Ya he comentado en alguna otra entrada el comentario que sobre ellos hizo el director Richard Brooks: “Eran unos monstruos, unos piratas y unos cabrones de los pies a la cabeza. Pero amaban el cine”. Desde luego, cada uno de ellos tiene en su currículo un número considerable de obras maestras. Pero eso no quiere decir que ninguno de ellos fuera una persona especialmente culta, y podemos quitar el especialmente. Mayer, por ejemplo. Todas sus decisiones sobre si se rodaba o no una película dependían de Kate Corbnaley. Pero esta mujer no era ni productora (¿en aquellos tiempos?) ni guionista ni directora: era actriz, con una gran facilidad para el mimo, que se encargaba de irle narrando las historias susceptibles de filmarse a su jefe, que tenía a gala no leer jamás libros, ni guiones de películas, ni siquiera sinopsis de los argumentos.
La fecha exacta de nacimiento de Mayer es un misterio. Se sabe que el año fue 1882, aunque él posteriormente lo cambió a 1885, y ése es el que figura en su tumba. En cuanto al día, hay indicios de que nació en otoño, pero él estableció el 4 de julio como su cumpleaños oficial, en agradecimiento a su país de adopción. Tenía motivos para estar agradecido: en la década de los 30, era el ejecutivo mejor pagado del país.
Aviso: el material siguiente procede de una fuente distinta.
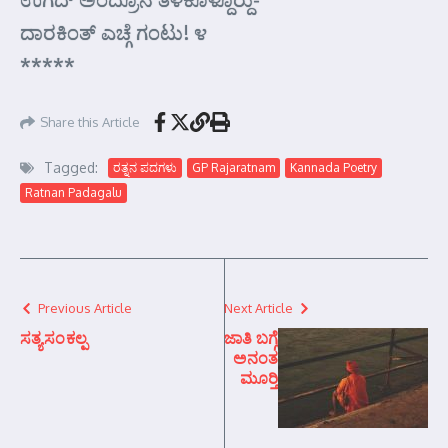
ದಾರಕಿಂತ್ ಎಚ್ಗೆ ಗಂಟು! ೪
*****
Share this Article
Tagged:
ರತ್ನನ ಪದಗಳು
GP Rajaratnam
Kannada Poetry
Ratnan Padagalu
Previous Article
Next Article
ಸತ್ಯಸಂಕಲ್ಪ
ಜಾತಿ ಬಗ್ಗೆ
ಅನಂತ
ಮೂರ್‍ತಿ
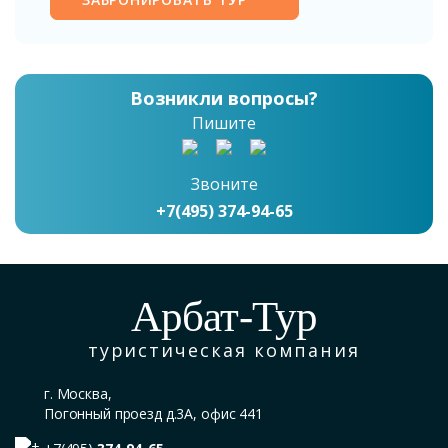
Возникли вопросы?
Пишите
Звоните
+7(495) 374-94-65
Арбат-Тур
туристическая компания
г. Москва,
Погонный проезд д.3А, офис 441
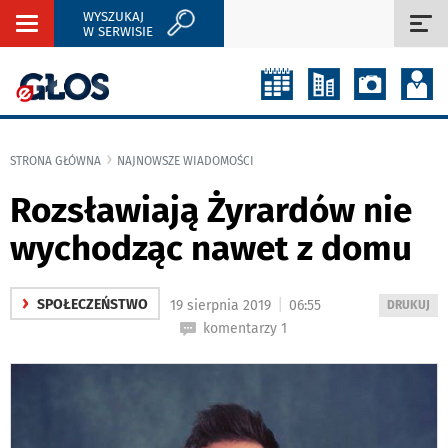
WYSZUKAJ
Rozwiń
Roz
W SERWISIE
nawigację
naw
STRONA GŁÓWNA
NAJNOWSZE WIADOMOŚCI
Rozsławiają Żyrardów nie
wychodząc nawet z domu
›
|
SPOŁECZEŃSTWO
19 sierpnia 2019
06:55
WYDRUKUJ
DRUKUJ
PODSTRON
komentarzy 1
DO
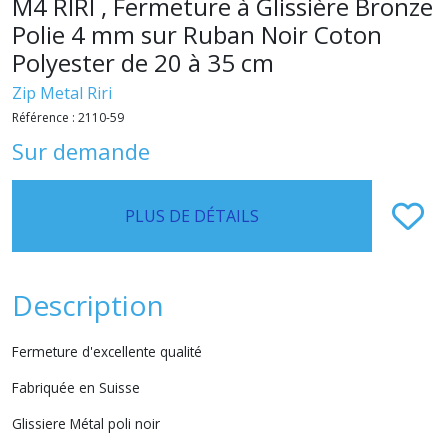
M4 RIRI , Fermeture à Glissière Bronze
Polie 4 mm sur Ruban Noir Coton
Polyester de 20 à 35 cm
Zip Metal Riri
Référence :
2110-59
Sur demande
PLUS DE DÉTAILS
Description
Fermeture d'excellente qualité
Fabriquée en Suisse
Glissiere Métal poli noir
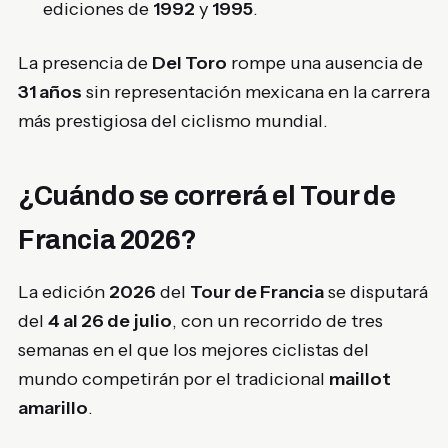
ediciones de
1992
y
1995
.
La presencia de
Del Toro
rompe una ausencia de
31 años
sin representación mexicana en la carrera
más prestigiosa del ciclismo mundial.
¿Cuándo se correrá el Tour de
Francia 2026?
La edición
2026
del
Tour de Francia
se disputará
del
4 al 26 de julio
, con un recorrido de tres
semanas en el que los mejores ciclistas del
mundo competirán por el tradicional
maillot
amarillo
.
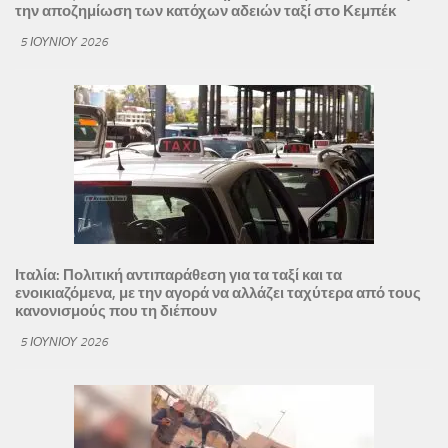
την αποζημίωση των κατόχων αδειών ταξί στο Κεμπέκ
5 ΙΟΥΝΊΟΥ 2026
Ιταλία: Πολιτική αντιπαράθεση για τα ταξί και τα
ενοικιαζόμενα, με την αγορά να αλλάζει ταχύτερα από τους
κανονισμούς που τη διέπουν
5 ΙΟΥΝΊΟΥ 2026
Con sus empleados era tan tiránico como cualquier otro de sus colegas, pero sabía disimularlo mediante el engaño, la adulación y la manipulación más descarada. Una de las anécdotas más conocidas que se cuentan sobre él es la de la ocasión en que el actor Robert Taylor, bajo contrato con la MGM, fue a su despacho a pedirle un aumento de sueldo. Mayer se lo negó, argumentando que no era posible en ese momento, pero que si seguía trabajando duro, algún día lo conseguiría, y remató la faena entre lágrimas abrazando al actor y manifestándole el enorme afecto que sentía hacia él. Cuando Taylor salió del despacho, le preguntaron: “Robert, ¿Conseguiste el aumento?”, y él respondió: “No. Pero he ganado un padre”.